● **TASK PROMPT**: Find the number of lines in these records where the word "Sorbonne" appears. Reply with that number and nothing more.

########################################

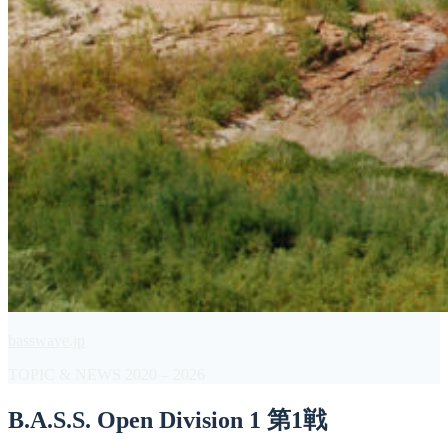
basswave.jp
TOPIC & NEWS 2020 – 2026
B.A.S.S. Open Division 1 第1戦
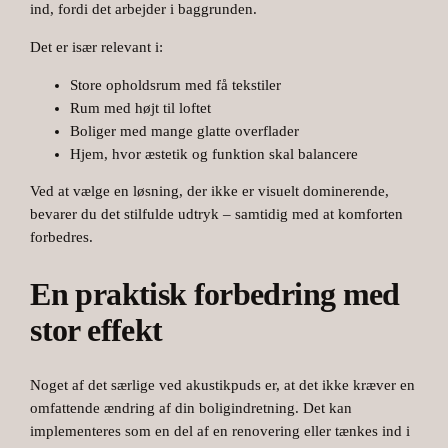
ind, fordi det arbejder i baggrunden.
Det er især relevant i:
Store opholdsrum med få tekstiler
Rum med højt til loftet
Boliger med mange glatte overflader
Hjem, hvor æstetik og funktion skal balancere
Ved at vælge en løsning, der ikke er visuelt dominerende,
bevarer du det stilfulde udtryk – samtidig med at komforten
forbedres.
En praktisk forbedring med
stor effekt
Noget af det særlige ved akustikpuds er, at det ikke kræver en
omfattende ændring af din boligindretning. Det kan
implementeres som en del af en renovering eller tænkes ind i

########################################

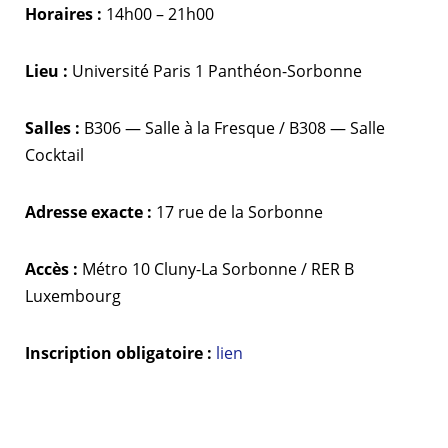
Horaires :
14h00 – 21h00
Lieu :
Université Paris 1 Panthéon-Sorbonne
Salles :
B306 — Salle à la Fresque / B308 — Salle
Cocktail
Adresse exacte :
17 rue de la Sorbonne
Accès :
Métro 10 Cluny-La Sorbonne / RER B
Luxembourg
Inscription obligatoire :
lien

########################################

● **RESULT FOR THIS TASK**: 3